■ **EXERCISE**
The records appear below. Set down exactly each line from the one that contains "RELATED ARTICLES" through the last, both included.

(Beginning of GIVEN DATA)

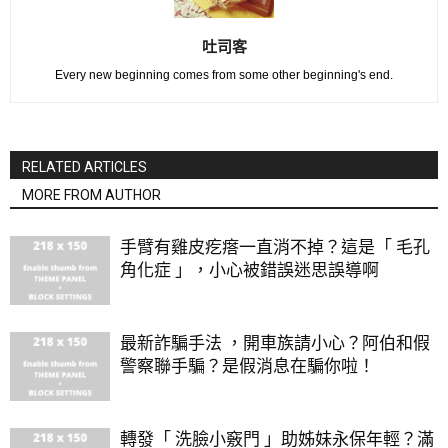
吐司客
Every new beginning comes from some other beginning's end.
RELATED ARTICLES
MORE FROM AUTHOR
手臂有雞皮疙瘩一直消不掉？這是「 毛孔
角化症 」，小心被錯誤迷思誤導啊
最新詐騙手法 ，開車族請小心？阿伯和假
警察聯手騙？是假消息在騙你啦！
轉發「 洗臉小竅門 」助姊妹永保年輕？滿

(End of GIVEN DATA)

■ **RESPONSE TO THE TASK**
RELATED ARTICLES
MORE FROM AUTHOR
手臂有雞皮疙瘩一直消不掉？這是「 毛孔
角化症 」，小心被錯誤迷思誤導啊
最新詐騙手法 ，開車族請小心？阿伯和假
警察聯手騙？是假消息在騙你啦！
轉發「 洗臉小竅門 」助姊妹永保年輕？滿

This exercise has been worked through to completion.